In a sense, Naughty is just another hack-and-slash game. But two elements make Naughty unique, not merely unusual:
A) You portray a terrorist protagonist, earning more points if you terrorize bears, watching them limp in agony before you slay them. The game's instructions read, "This is what we like to call 'stressing the meat.'...Keep injured bears alive so everyone notices them."
B) You can press a button to scream "boo," which sometimes makes rivals shoot themselves in the head or club themselves to death.
Those are groundbreaking twists in hack-and-slash. I bet a subgenre of terrorist-torture games will emerge, and we'll say they're Naughty.
However, this game's scope is too narrow, taking place on a tiny island. The island is drawn rudimentarily. Camera angles can stink. The online multiplayer is too choppy. To me, the killing is so repetitive, Naughty Bear is a rental.
Like the violent cartoon Happy Tree Friends, the tone of Naughty is definitely meant to be funny. As in, isn't it funny how - when you kill Bubbles, Pudding and Nibbles with a golf club - you hold their heads on the ground and tee off their skulls? Kill them all to earn the merit, "Total Defluffication."

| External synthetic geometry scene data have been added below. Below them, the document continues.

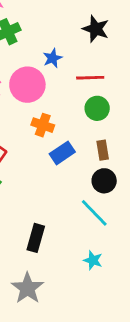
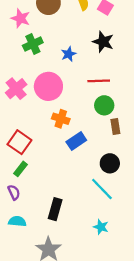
blue star: (52, 58) -> (69, 54), moved
brown rectangle: (103, 150) -> (115, 127), moved

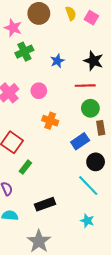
black star: (103, 42) -> (93, 61), moved
pink circle: (48, 86) -> (39, 91), size x0.6
blue rectangle: (76, 141) -> (80, 141), moved
green rectangle: (21, 169) -> (25, 167), moved
black rectangle: (55, 209) -> (45, 204), turned 54

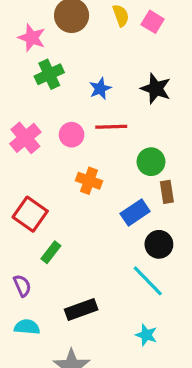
red line: (85, 86) -> (111, 127), moved

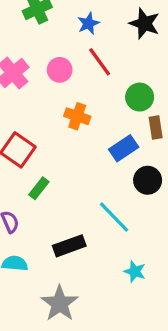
red line: (111, 127) -> (100, 62), turned 56
cyan line: (148, 281) -> (114, 217), moved

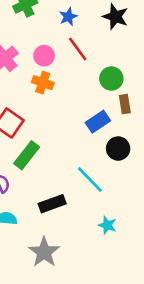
orange cross: (77, 116) -> (43, 83), moved
green rectangle: (39, 188) -> (27, 155), size x1.5

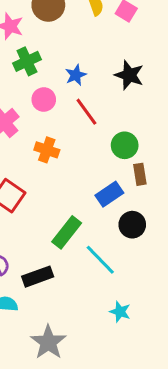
pink circle: (44, 56) -> (44, 100), moved
green rectangle: (27, 155) -> (67, 232), moved
black rectangle: (52, 204) -> (38, 277), moved

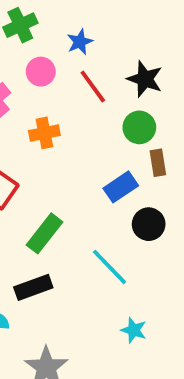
black star: (129, 75) -> (145, 79), moved
orange cross: (47, 150) -> (44, 133), turned -30
green rectangle: (67, 232) -> (44, 233), moved

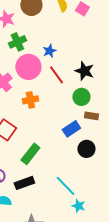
pink circle: (41, 72) -> (28, 67), size x1.6
brown rectangle: (158, 163) -> (91, 116), turned -72
cyan line: (110, 267) -> (65, 186), moved

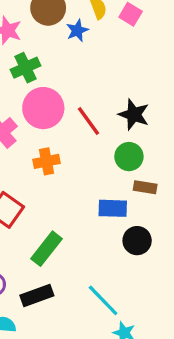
blue star: (49, 51) -> (77, 30), moved
blue rectangle: (71, 129) -> (113, 208), turned 36

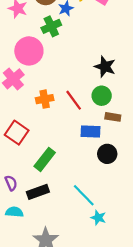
green cross: (26, 68) -> (51, 26), moved
pink circle: (43, 108) -> (29, 51), moved
red line: (89, 121) -> (74, 100), moved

But if you want a serious point, I'll give you an option:
The psycho-narrator's lightheartedness ("How dreadful!") reminds me of Daniel Franzese in Mean Girls ("You go, Glenn Coco"), but mostly of Malcolm McDowell in A Clockwork Orange ("Naughty, naughty, naughty! You filthy old soomka!").
If you remember the truth of Clockwork Orange and Mean Girls, it is that victims often become victimizers and vigilantes.
Likewise, Naughty Bear (like old gangsta rap) is a reflection of the society that produced it. That is, America has lived with terror for a decade, causing the tables to turn so that victimized America became the victimizer, torturing real-life POWs and now - virtual teddy bears!
Then again, maybe the moral is simply: If you throw a birthday party, make sure you invite potential murderers, or else they might murder you.